Now at 57 – three years younger than Langer – he’s hopeful of a career renaissance. Still, it remains a cautionary tale.

Calcavecchia was in fifth place after two rounds of the Mitsubishi Electric Championship at Hualalai, Hawaii last month before some back issues resurfaced, and he struggled to an 80 in the final round.

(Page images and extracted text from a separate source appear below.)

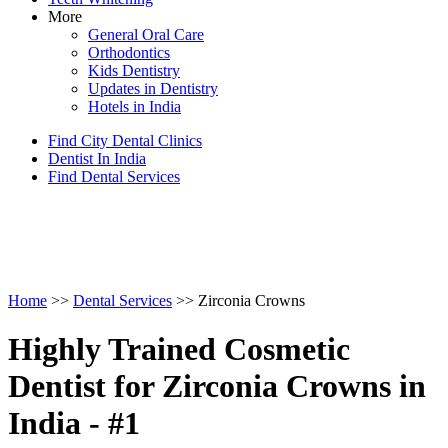
More
General Oral Care
Orthodontics
Kids Dentistry
Updates in Dentistry
Hotels in India
Find City Dental Clinics
Dentist In India
Find Dental Services
Home
>>
Dental Services
>> Zirconia Crowns
Highly Trained Cosmetic
Dentist for Zirconia Crowns in
India - #1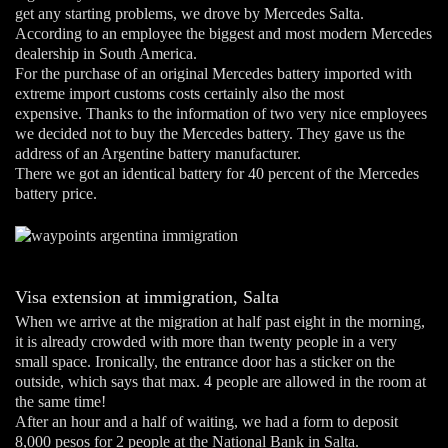
get any starting problems, we drove by Mercedes Salta.
According to an employee the biggest and most modern Mercedes
dealership in South America.
For the purchase of an original Mercedes battery imported with
extreme import customs costs certainly also the most
expensive. Thanks to the information of two very nice employees
we decided not to buy the Mercedes battery. They gave us the
address of an Argentine battery manufacturer.
There we got an identical battery for 40 percent of the Mercedes
battery price.
Visa extension at immigration, Salta
When we arrive at the migration at half past eight in the morning,
it is already crowded with more than twenty people in a very
small space. Ironically, the entrance door has a sticker on the
outside, which says that max. 4 people are allowed in the room at
the same time!
After an hour and a half of waiting, we had a form to deposit
8,000 pesos for 2 people at the National Bank in Salta.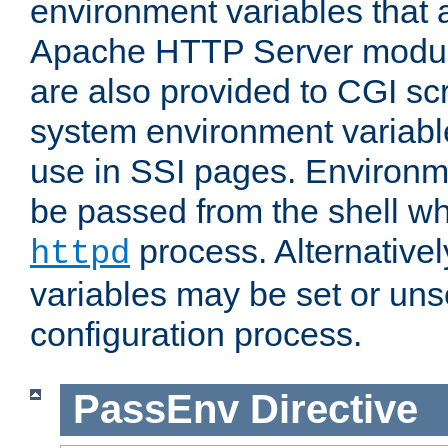
environment variables that 
Apache HTTP Server modul
are also provided to CGI scr
system environment variable
use in SSI pages. Environm
be passed from the shell wh
process. Alternative
httpd
variables may be set or unse
configuration process.
PassEnv
Directive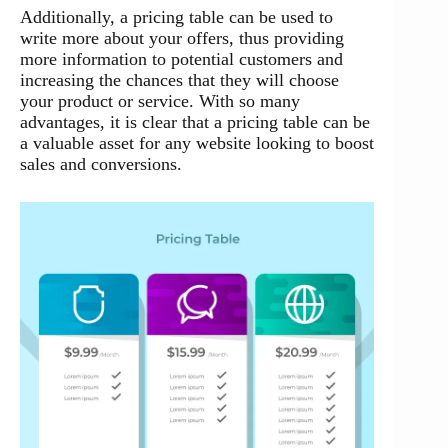
Additionally, a pricing table can be used to
write more about your offers, thus providing
more information to potential customers and
increasing the chances that they will choose
your product or service. With so many
advantages, it is clear that a pricing table can be
a valuable asset for any website looking to boost
sales and conversions.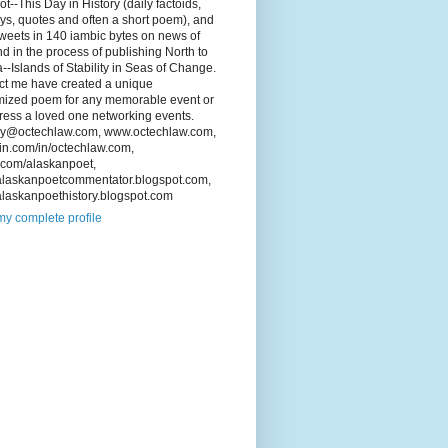
Not--This Day in History (daily factoids,
ys, quotes and often a short poem), and
tweets in 140 iambic bytes on news of
d in the process of publishing North to
--Islands of Stability in Seas of Change.
ct me have created a unique
mized poem for any memorable event or
ress a loved one networking events.
ey@octechlaw.com, www.octechlaw.com,
in.com/in/octechlaw.com,
r.com/alaskanpoet,
laskanpoetcommentator.blogspot.com,
laskanpoethistory.blogspot.com
y complete profile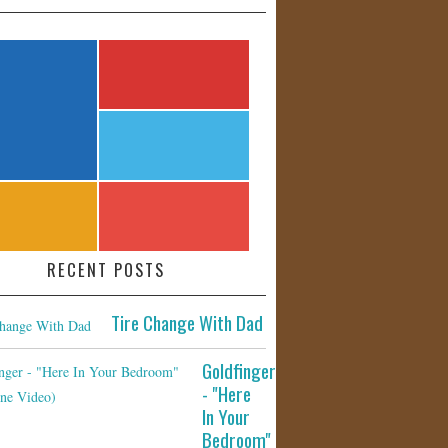
RECENT POSTS
Tire Change With Dad
Goldfinger
- "Here
In Your
Bedroom"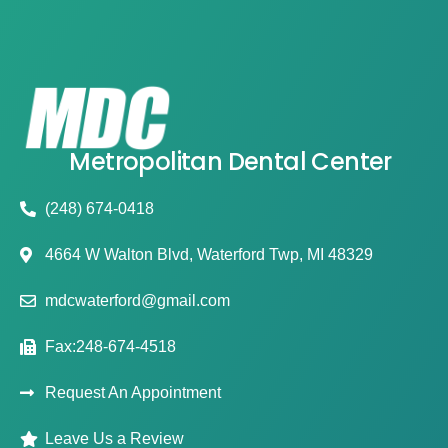
Metropolitan Dental Center
(248) 674-0418
4664 W Walton Blvd, Waterford Twp, MI 48329
mdcwaterford@gmail.com
Fax:248-674-4518
Request An Appointment
Leave Us a Review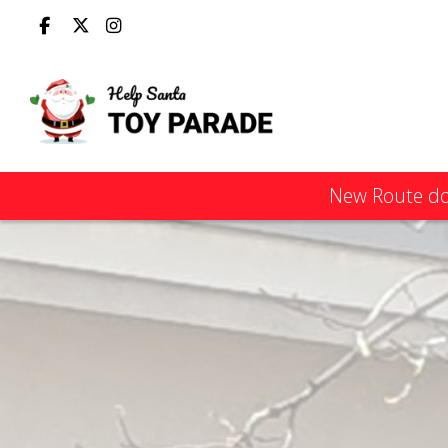
New Route dow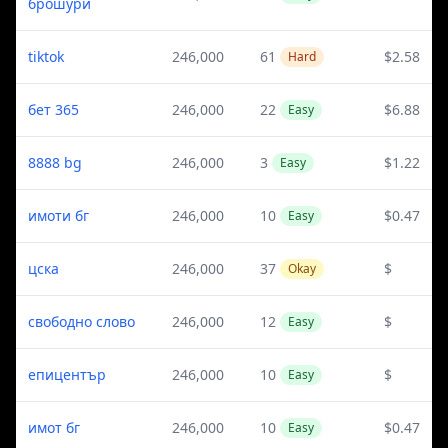
брошури
tiktok
246,000
61
$2.58
Hard
бет 365
246,000
22
$6.88
Easy
8888 bg
246,000
3
$1.22
Easy
имоти бг
246,000
10
$0.47
Easy
цска
246,000
37
$
Okay
свободно слово
246,000
12
$
Easy
епицентър
246,000
10
$
Easy
имот бг
246,000
10
$0.47
Easy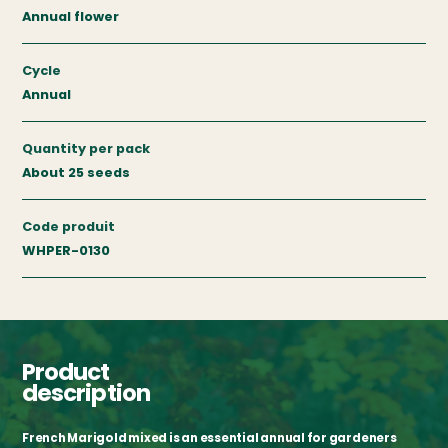
Annual flower
Cycle
Annual
Quantity per pack
About 25 seeds
Code produit
WHPER-0130
Product
description
French Marigold mixed is an essential annual for gardeners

“Just literally fell apart,” he said. “Let’s hope that doesn’t happen again, but at least it’s moving in the right direction.”

Parel zeroes in

Parel’s hole-in-one continued a notable run that saw him win the pro division in the Diamond Resorts Invitational last month at Orlando, where he bested Scott Dunlap in a sudden-death playoff.

Parel used a 7-iron to record what he said was about his 16th hole-in-one. He finished the day at 2-under in a round that included three bogeys.

“Never left the flag. Looked like it hit 10, 12 feet short of the hole and rolled in,” Parel said of the hole-in-one. “It was great. I was happy my wife [Mary] was here, and she doesn’t come to too many tournaments. She was up by the green, so I was glad she got to see it.”

Parel, 52, is one of the most intriguing stories on the tour, as he didn’t play golf in college at Georgia and didn’t turn pro until age 31 after working for 10 years as a computer programmer. He then notched one victory in nearly two decades on the Web.com Tour before earning full status last year after he was co-medalist at PGA Tour Champions Q-School.